Stephen Glover helpfully urges Telegraph senior management to “cool it” today and halt the ongoing “witch-hunt” to find out who leaked part of the Telegraph undercover story about Vince Cable to the BBC’s Robert Peston.
It has been widely reported that the Telegraph has appointed corporate private investigators Kroll Associates to find out the source of the leak. Private Eye has its version of events here.
It all relates to the 20 December story in which the Telegraph reported comments made by business secretary Vince Cable to two journalists posing undercover as constituents. In this first story – and in a so-called “full transcript” – the Telegraph omitted the one slam-dunk revelation made by Cable to reporters, that as business secretary he was fighting to block Rupert Murdoch’s bid to buy the 61 per cent of BSkyB he does not already own.
We found out about the comments at 2.30pm on 21 December courtesy of BBC business editor Robert Peston who published the real “full transcript” of Cable’s secretly recorded comments on his blog after they were leaked to him by a Telegraph insider.
They revealed that Cable said: “I am picking my fights, some of which you may have seen, some of which you may haven’t seen.
“And I don’t know if you have been following what has been happening with the Murdoch press, where I have declared war on Mr Murdoch and I think we are going to win.”
Glover suggests that Telegraph management would be better to let sleeping dogs lie on this one.
The Telegraph insists that it always intended to publish Cable’s other comments – but that it was just spreading the stories out a bit.

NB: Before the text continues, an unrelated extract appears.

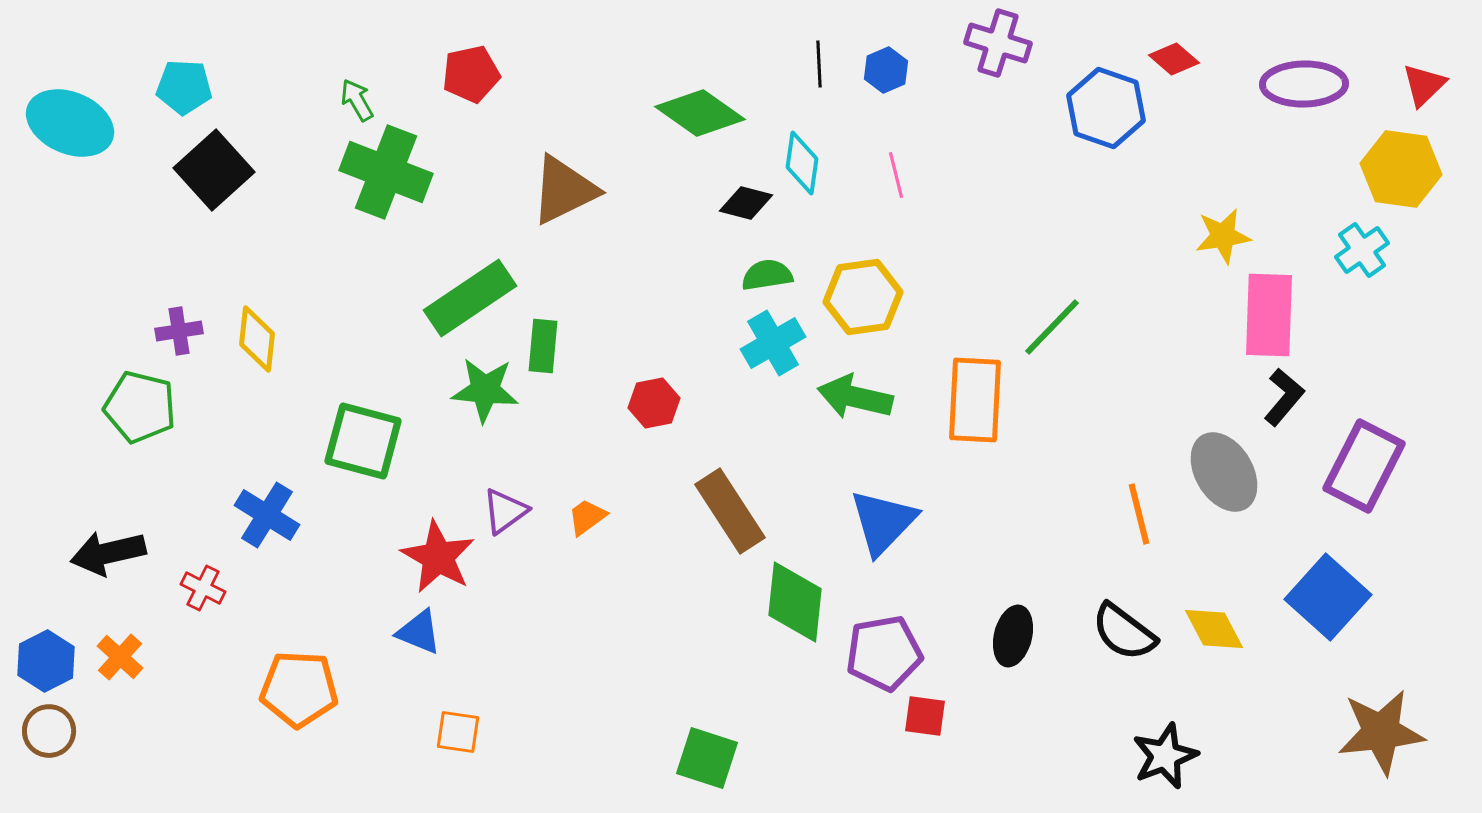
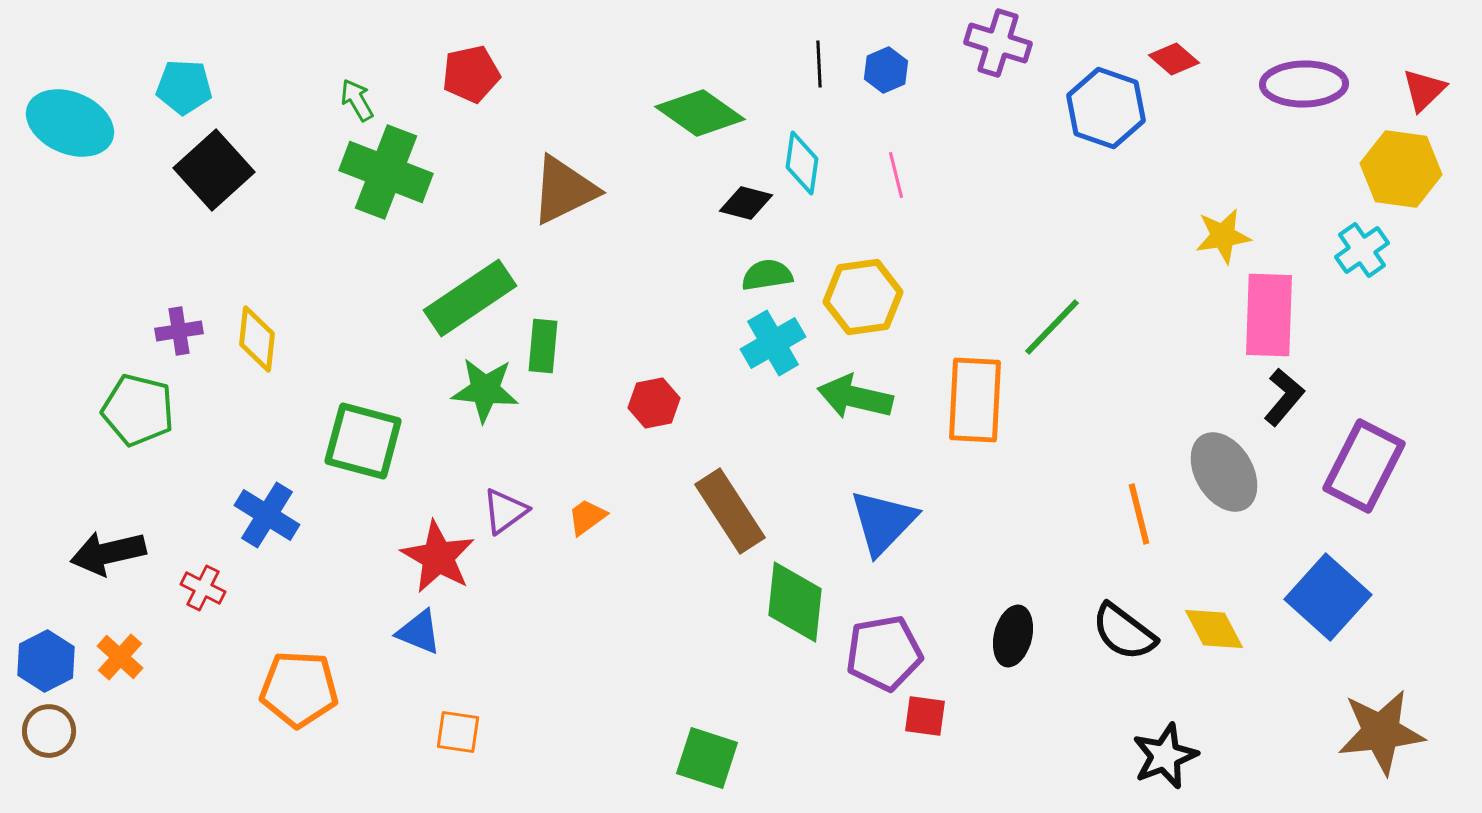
red triangle at (1424, 85): moved 5 px down
green pentagon at (140, 407): moved 2 px left, 3 px down
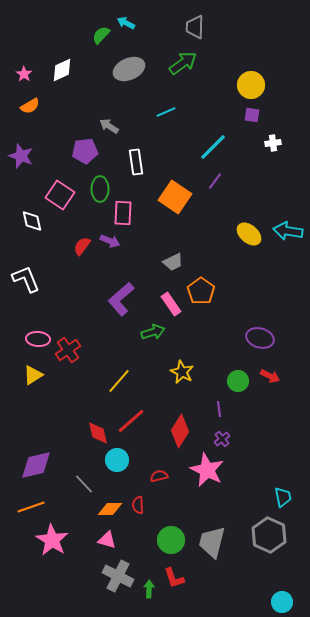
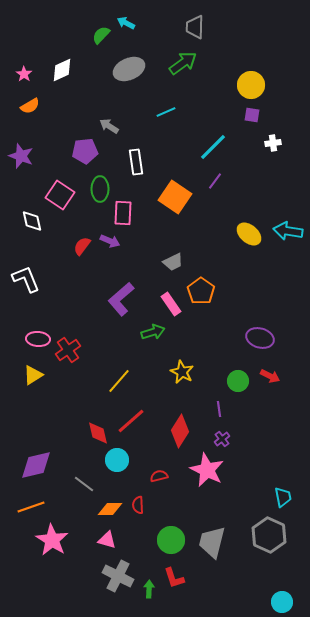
gray line at (84, 484): rotated 10 degrees counterclockwise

But the clear suspicion is that some insider felt the paper was being censored for political reasons.
The Telegraph’s owners are among those to have signalled their opposition to the Murdoch bid. The effect of publishing Cable’s comments was to make the success of the bid more likely, as Cable lost the power to decide on it.
On Friday it emerged that the Telegraph story was nominated in the Scoop of the Year category at The Press Awards.
The Press Complaints Commissions is still investigating whether use of subterfuge in this story was a breach of the Editor’s Code.
Earlier this month Financial Times editor Lionel Barber condemned it during a public lecture, saying: “It was nothing more than entrapment journalism.” He said that use of such methods can be ‘deeply corrosive not just to the newspaper’s bond with its readers but also to the body politic”.